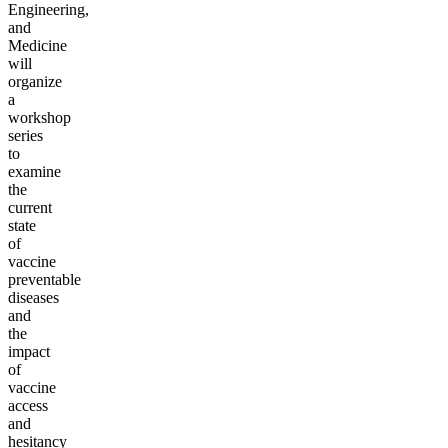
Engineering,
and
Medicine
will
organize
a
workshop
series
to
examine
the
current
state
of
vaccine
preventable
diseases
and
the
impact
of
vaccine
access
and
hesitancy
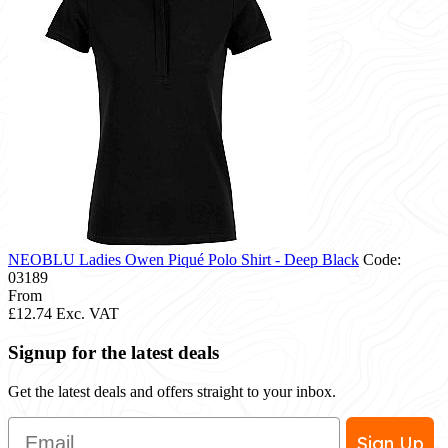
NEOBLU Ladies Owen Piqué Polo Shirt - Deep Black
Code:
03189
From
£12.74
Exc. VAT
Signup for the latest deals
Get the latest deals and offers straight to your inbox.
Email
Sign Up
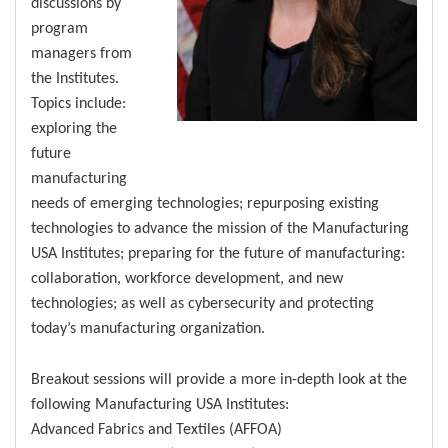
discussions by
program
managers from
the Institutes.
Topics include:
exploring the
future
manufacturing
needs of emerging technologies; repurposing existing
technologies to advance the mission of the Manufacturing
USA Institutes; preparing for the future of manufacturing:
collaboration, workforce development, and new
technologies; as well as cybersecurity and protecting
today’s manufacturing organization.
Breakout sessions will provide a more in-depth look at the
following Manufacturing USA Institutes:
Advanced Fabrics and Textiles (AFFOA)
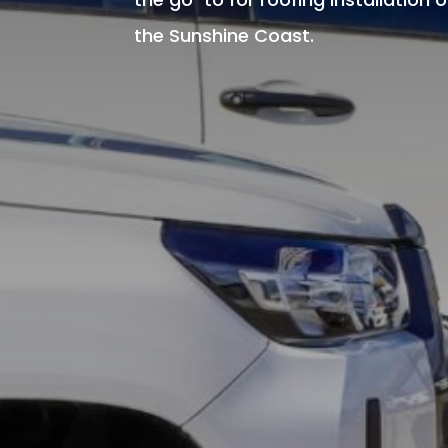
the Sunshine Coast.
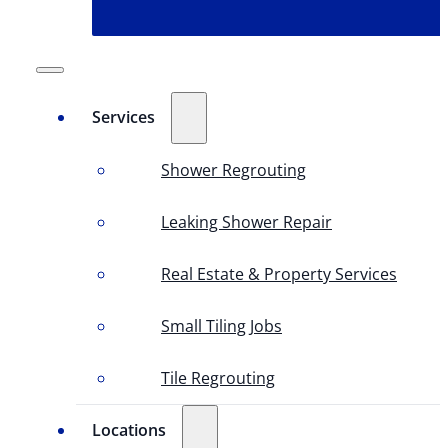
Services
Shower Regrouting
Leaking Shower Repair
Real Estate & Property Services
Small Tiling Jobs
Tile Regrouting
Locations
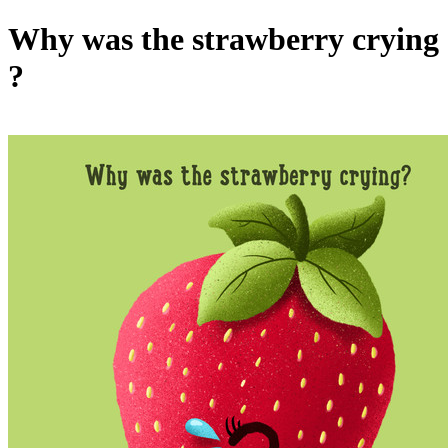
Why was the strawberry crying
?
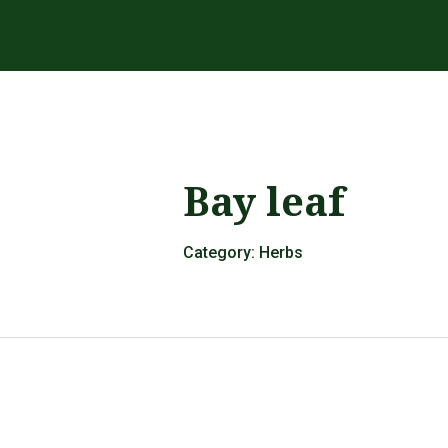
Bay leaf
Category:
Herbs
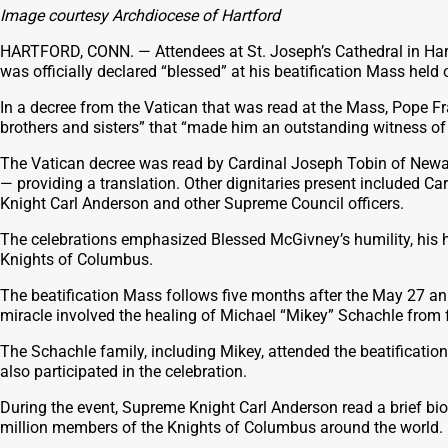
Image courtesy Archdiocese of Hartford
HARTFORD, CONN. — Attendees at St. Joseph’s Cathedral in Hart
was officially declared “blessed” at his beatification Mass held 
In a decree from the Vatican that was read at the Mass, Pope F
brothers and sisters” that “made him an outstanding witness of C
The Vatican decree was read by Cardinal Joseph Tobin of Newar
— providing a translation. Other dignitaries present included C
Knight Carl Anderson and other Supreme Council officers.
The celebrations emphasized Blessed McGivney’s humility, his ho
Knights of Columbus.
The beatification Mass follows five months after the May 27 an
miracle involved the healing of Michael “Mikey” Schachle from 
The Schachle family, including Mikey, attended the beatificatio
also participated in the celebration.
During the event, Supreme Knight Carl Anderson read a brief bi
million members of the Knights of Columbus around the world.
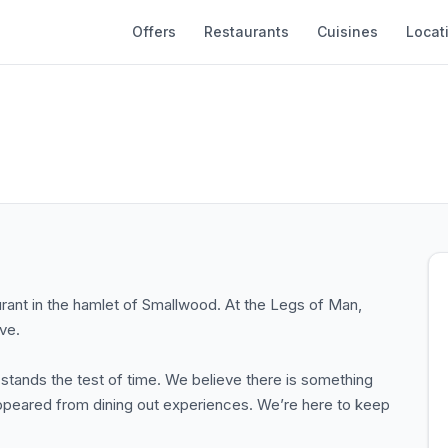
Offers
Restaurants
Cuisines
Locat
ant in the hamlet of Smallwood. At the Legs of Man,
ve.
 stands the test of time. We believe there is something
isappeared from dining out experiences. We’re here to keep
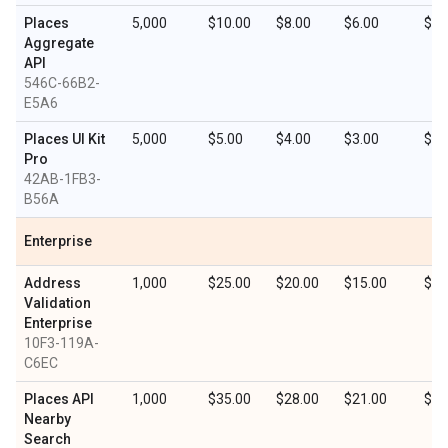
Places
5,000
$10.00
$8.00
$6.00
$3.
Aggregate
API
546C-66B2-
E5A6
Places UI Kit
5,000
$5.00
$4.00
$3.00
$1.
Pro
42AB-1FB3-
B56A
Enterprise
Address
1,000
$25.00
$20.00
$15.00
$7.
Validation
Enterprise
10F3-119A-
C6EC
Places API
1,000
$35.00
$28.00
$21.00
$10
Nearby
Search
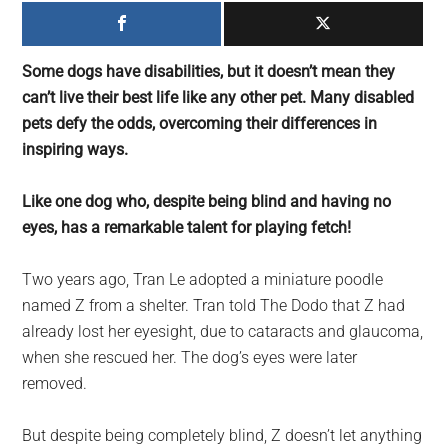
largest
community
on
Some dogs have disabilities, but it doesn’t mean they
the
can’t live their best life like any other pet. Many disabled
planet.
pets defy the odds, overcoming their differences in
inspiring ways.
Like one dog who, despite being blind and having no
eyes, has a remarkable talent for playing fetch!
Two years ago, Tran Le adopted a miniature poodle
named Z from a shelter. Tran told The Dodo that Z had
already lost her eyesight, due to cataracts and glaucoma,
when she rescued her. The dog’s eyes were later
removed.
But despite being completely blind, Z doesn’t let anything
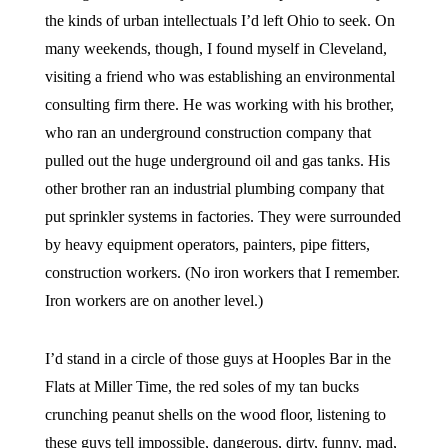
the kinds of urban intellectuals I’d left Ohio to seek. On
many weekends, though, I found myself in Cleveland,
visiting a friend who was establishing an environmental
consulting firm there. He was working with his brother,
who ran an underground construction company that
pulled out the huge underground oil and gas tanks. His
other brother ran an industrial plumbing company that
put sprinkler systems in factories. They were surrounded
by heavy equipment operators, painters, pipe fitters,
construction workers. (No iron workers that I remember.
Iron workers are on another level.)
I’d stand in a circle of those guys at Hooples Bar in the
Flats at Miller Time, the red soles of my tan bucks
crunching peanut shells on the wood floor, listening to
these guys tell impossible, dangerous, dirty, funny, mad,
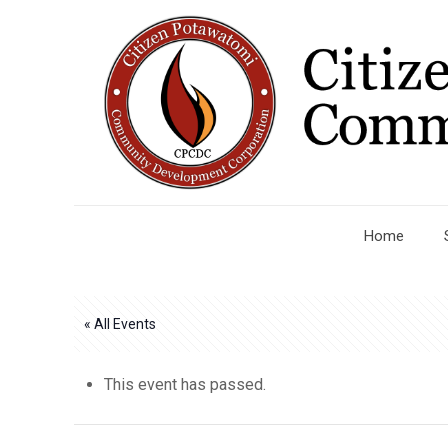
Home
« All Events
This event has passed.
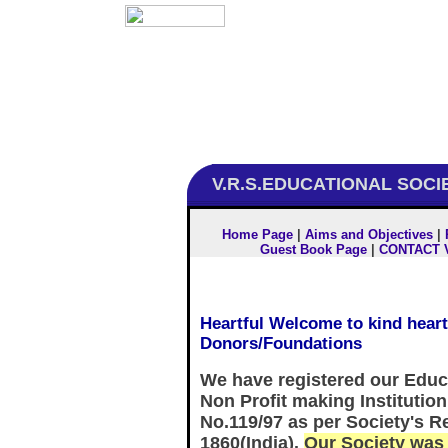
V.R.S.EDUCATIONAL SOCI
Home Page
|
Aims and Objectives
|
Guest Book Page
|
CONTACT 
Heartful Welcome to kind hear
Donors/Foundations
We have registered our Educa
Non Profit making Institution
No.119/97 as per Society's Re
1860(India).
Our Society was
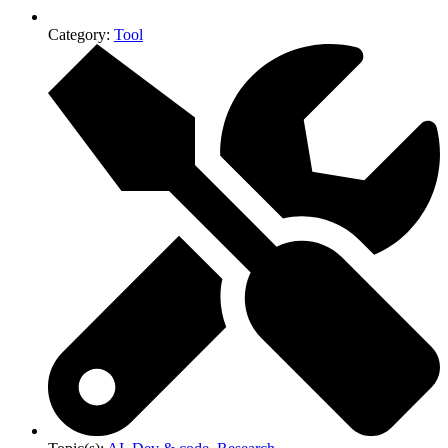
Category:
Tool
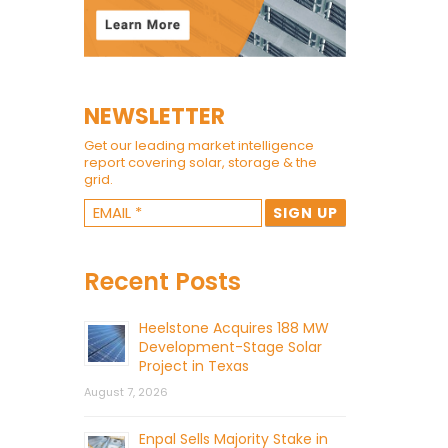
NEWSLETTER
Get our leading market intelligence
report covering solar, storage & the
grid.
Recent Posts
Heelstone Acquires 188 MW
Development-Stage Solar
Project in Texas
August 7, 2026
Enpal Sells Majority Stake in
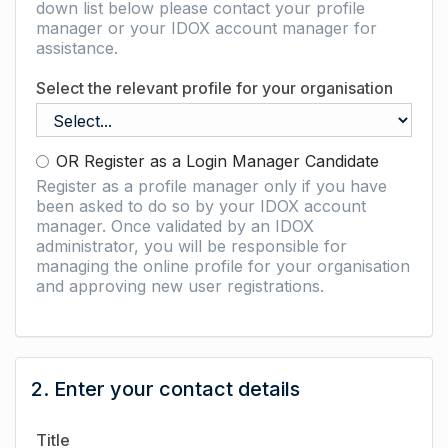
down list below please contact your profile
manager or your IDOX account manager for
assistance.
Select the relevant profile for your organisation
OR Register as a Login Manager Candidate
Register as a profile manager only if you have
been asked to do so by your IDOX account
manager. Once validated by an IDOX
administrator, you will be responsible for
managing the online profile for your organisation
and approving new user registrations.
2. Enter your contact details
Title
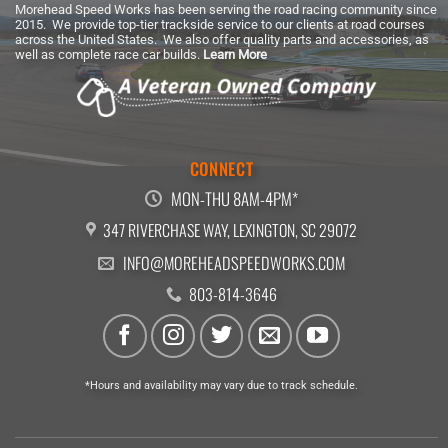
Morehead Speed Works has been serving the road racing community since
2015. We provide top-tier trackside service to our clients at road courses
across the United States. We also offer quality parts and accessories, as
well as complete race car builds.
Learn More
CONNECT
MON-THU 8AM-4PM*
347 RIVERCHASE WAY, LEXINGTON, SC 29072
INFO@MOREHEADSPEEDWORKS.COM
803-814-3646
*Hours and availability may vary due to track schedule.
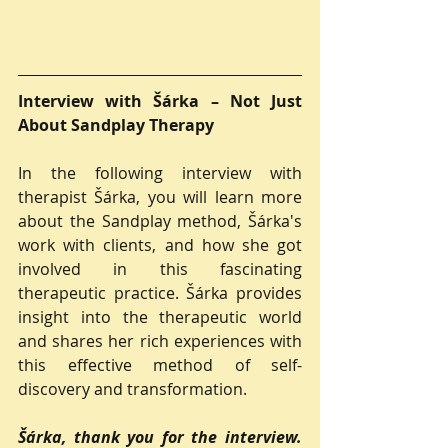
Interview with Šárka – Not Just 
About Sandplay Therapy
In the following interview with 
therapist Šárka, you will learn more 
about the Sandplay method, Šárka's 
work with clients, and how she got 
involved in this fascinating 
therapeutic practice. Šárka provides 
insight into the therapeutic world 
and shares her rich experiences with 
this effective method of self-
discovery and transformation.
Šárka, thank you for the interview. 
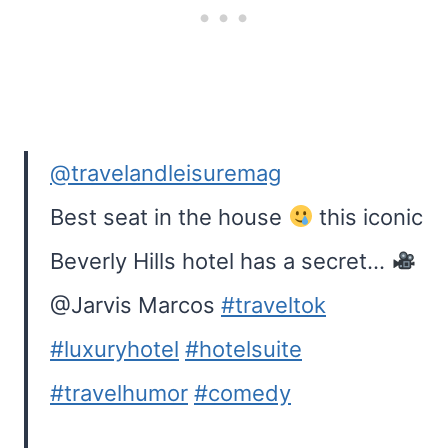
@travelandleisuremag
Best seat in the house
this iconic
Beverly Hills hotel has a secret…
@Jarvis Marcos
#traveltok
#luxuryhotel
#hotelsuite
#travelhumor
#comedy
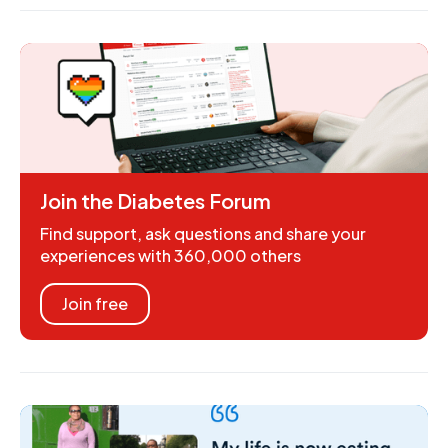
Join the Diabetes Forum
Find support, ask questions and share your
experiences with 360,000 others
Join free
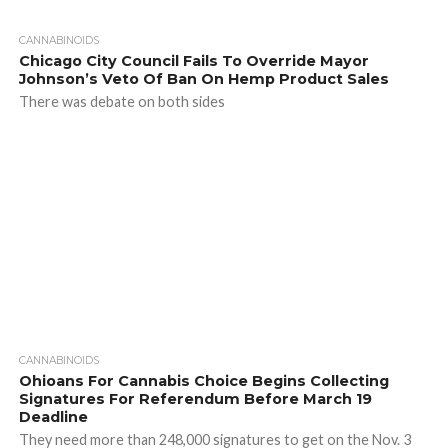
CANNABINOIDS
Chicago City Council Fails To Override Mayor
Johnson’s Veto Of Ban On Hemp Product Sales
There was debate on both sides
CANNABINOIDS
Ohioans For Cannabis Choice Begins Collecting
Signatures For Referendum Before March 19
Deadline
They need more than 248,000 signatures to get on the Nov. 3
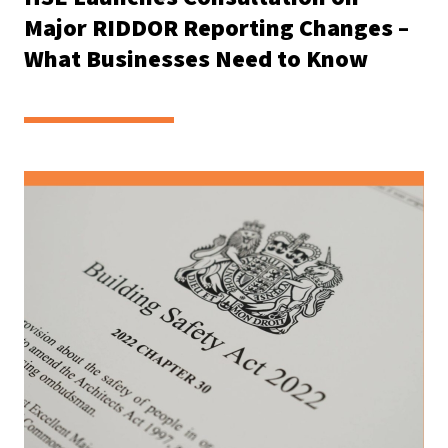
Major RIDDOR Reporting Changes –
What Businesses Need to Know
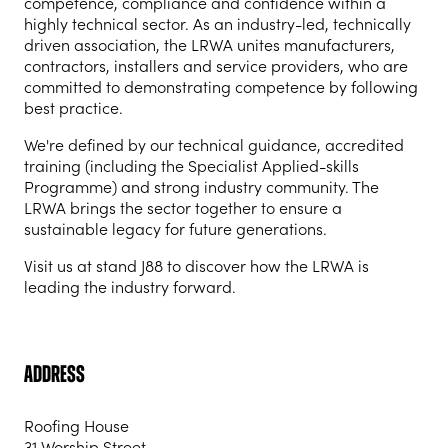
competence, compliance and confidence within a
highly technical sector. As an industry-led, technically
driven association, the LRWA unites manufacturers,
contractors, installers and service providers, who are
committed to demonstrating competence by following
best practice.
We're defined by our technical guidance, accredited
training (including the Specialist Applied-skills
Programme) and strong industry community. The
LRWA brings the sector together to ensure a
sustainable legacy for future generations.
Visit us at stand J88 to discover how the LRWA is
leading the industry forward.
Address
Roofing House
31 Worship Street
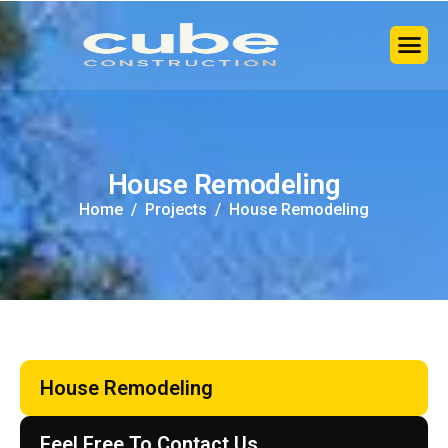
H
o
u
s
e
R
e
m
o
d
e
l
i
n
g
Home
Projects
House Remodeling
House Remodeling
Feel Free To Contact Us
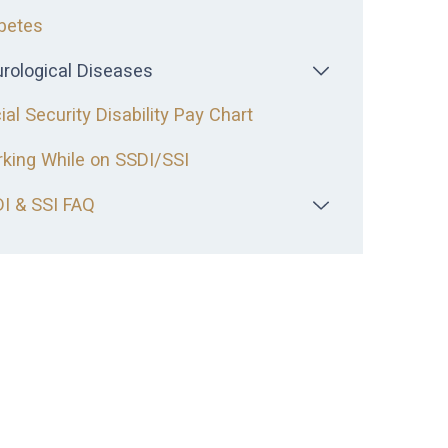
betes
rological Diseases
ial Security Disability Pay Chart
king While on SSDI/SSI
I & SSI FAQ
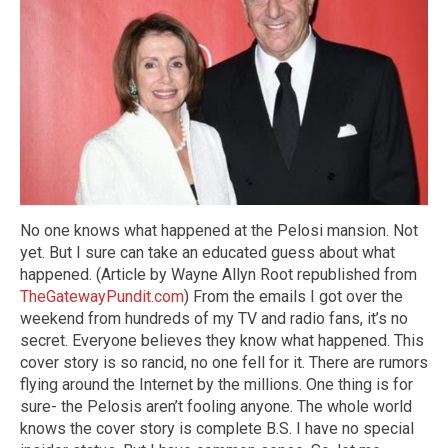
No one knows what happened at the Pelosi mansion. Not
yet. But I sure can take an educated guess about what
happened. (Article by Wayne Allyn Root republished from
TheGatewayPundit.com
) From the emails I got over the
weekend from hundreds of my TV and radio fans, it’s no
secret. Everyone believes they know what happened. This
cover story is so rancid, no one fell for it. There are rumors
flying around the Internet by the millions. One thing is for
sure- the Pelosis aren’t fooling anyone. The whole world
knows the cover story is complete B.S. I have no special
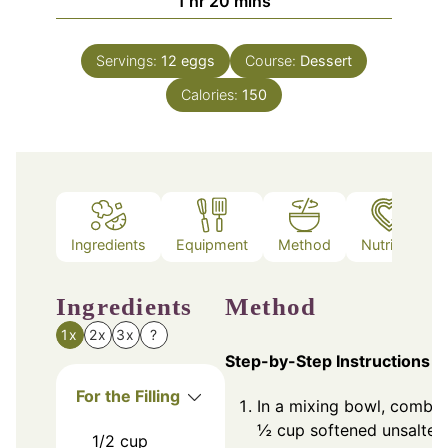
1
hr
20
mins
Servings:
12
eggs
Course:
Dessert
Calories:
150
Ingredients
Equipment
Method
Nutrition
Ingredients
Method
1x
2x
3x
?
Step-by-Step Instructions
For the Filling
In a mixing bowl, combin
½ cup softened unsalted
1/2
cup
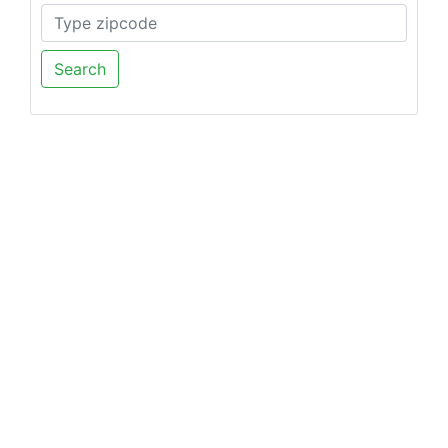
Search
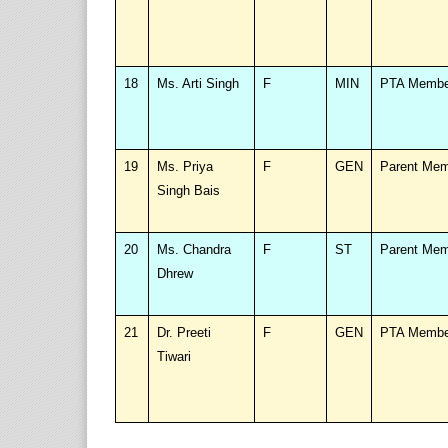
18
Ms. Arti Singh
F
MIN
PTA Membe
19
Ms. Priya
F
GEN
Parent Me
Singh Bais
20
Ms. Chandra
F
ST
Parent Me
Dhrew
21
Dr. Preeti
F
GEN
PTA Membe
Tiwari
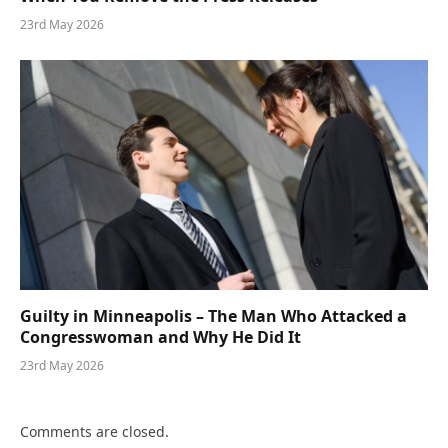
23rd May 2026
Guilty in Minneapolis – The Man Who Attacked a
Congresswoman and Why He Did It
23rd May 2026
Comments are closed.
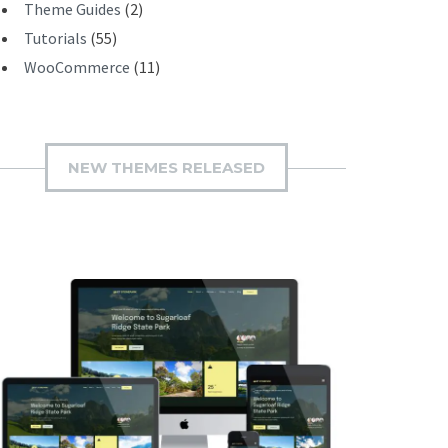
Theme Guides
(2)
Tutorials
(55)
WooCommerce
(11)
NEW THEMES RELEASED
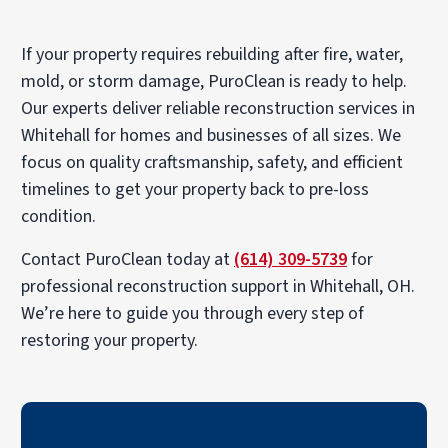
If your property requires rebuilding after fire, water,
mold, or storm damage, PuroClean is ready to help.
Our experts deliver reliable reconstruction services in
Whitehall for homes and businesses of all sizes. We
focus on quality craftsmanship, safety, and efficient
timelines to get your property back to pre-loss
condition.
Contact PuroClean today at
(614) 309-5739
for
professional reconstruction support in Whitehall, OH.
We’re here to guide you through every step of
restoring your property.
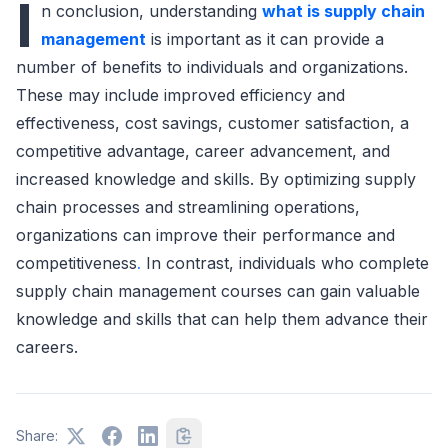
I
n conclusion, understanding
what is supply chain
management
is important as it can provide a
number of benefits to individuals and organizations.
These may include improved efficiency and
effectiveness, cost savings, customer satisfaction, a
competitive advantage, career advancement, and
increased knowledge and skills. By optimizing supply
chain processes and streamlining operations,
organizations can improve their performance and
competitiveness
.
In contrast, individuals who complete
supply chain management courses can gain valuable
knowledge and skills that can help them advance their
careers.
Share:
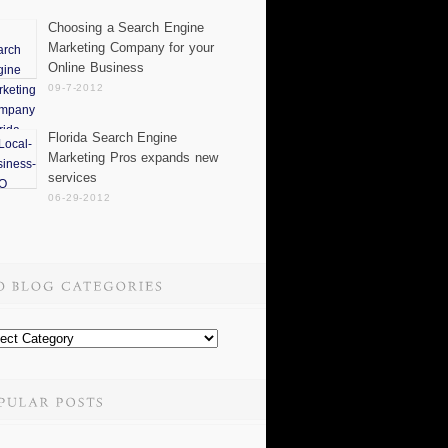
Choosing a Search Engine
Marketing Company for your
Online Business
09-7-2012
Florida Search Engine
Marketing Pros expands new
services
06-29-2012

----

**Work task**
Across the records above, count each line that holds the word "around" and give only the resulting number.

**Answer section**
2